# commercial rates



## LuckyLuke (Jun 1, 2015)

Almost everyone will say no one can answer that but yourself. We don't know your overhead costs (benefits, shop, vehicles, insurance etc etc etc) or your rates for your employees. This is something you should discuss with your accountant after you decide what profit margin you would expect to make.


----------



## 480sparky (Sep 20, 2007)

Your rates will depend solely on_ your _costs of being in business, not anyone else's.


----------



## telsa (May 22, 2015)

texasjourneyman2323 said:


> I am bidding a commercial new construction job 20k sq ft 2 journeyman, 2 apprentices. what is a competitive labor rate to use for quote. haven't done many of these, looking for some advice on this. thx


Act as if YOU were a j-man looking for work.

What's the proffered rate on CraigsList in your town ?

What's union scale ?

If you've got your boys lined up -- what are they asking ?

THEN multiply by the mandatory add-ons: FICA, W/C on and on they go.

Typically you must use a 25% boost -- looking to duck 0bamacare tax.
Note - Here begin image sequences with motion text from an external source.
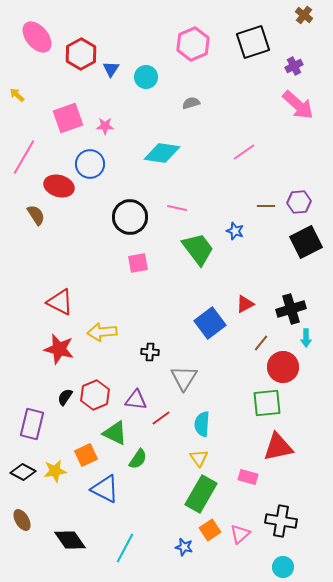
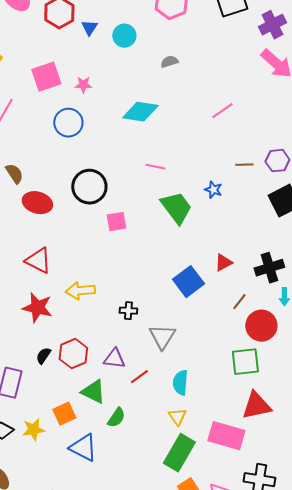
purple cross: (294, 66) -> (272, 25), size x1.5
red ellipse: (59, 186) -> (37, 203), moved
black circle: (130, 217) -> (89, 187), moved
pink rectangle: (248, 477) -> (226, 436), size x1.8

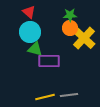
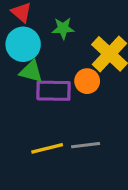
green star: (70, 15) -> (63, 28), moved
orange circle: (70, 28) -> (87, 81), moved

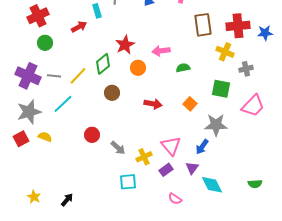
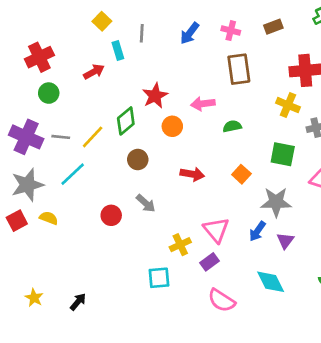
brown rectangle: (203, 25) -> (239, 69), moved
gray arrow: (118, 148) -> (146, 203), moved
purple triangle: (192, 168) -> (285, 241), moved
pink semicircle: (175, 199) -> (221, 300), size x1.5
So a nominal rate of $25 becomes $ 31.25 -- the REAL income that he's earning and you are spending.

The difference = mandatory spending -- performed in the employee's name -- by Big Government. Yes, 20% of his income is PRE-spent by the government.

$ 6.25 -- he earned it -- but never gets to see it.

ALL government mandated benefits solely consist of pre-spending income that you had to earn yourself.

There can be no other source.


----------



## AllWIRES (Apr 10, 2014)

You absolutely have to know your costs. 

Only than can you bid for profit.


----------